En materia social, Brasil ha logrado, en los pasados ocho años, reducir la pobreza y la desigualdad y ha experimentado un crecimiento sostenido de su clase media; en lo económico, la nación sudamericana consiguió superar la nefasta dependencia con respecto al Fondo Monetario Internacional y el Banco Mundial, ha tenido un crecimiento sostenido y fue capaz de enfrentar, con un costo interno mínimo, la crisis mundial que se desencadenó a fines de 2008. En el ámbito internacional, Brasilia ha confirmado y consolidado su condición de potencia emergente, ha desarrollado vínculos políticos y sociales con otras naciones de esa misma categoría y ejerce, hoy en día, un liderazgo regional indiscutido que, en buena medida, es contrapeso a los nunca superados afanes injerencistas de Estados Unidos en América Latina.
Dilma Rousseff basó su campaña electoral en la promesa de continuar con los lineamientos gubernamentales referidos y su triunfo sobre el aspirante presidencial de la derecha es, en consecuencia, una buena noticia.

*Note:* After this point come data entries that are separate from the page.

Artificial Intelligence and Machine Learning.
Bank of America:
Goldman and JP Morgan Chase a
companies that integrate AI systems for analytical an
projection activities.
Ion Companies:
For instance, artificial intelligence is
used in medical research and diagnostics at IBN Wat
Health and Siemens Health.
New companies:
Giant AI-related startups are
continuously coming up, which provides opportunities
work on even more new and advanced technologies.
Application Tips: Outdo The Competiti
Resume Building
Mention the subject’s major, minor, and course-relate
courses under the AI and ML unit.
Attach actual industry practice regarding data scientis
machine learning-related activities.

Está por verse, sin embargo, si la ex militante de izquierda radical y ex funcionaria en el gobierno de Lula será capaz de suplir la figura de éste y de construirse una autoridad moral propia que permita dar continuidad a lo realizado, desde el gobierno, por el antiguo obrero metalúrgico. Cabe esperar, por el bien de Brasil, que la virtual presidenta electa logre llevar a término su administración con un éxito semejante al conseguido por el presidente saliente.

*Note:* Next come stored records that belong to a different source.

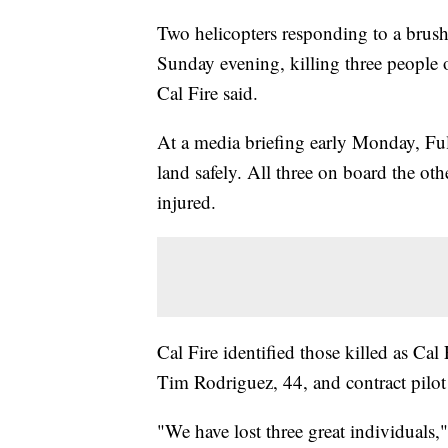
Two helicopters responding to a brush 
Sunday evening, killing three people 
Cal Fire said.
At a media briefing early Monday, Fulc
land safely. All three on board the ot
injured.
Cal Fire identified those killed as Cal
Tim Rodriguez, 44, and contract pilo
"We have lost three great individuals,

Para la región, la ratificación en las urnas del proyecto gubernamental brasileño es un factor de alivio, en la medida en que el campo de la integración soberana y progresista de América Latina acaba de perder a una de sus figuras políticas fundamentales –la del ex presidente argentino Néstor Kirchner– y se ha visto debilitado por el reciente triunfo de la derecha en Chile.
Por lo que hace a México, la presidencia de Lula y el proceso de sucesión presidencial en curso en Brasil constituyen una conciencia dolorosa de lo que se puede lograr y de lo no se ha hecho en el país, agobiado por el empecinamiento gubernamental en una política económica depredadora, en medidas que ahondan la desigualdad, en actitudes de gobierno que ignoran al conjunto de la población y en una constante abdicación al ejercicio de la soberanía nacional y una supeditación creciente a Estados Unidos y Europa occidental.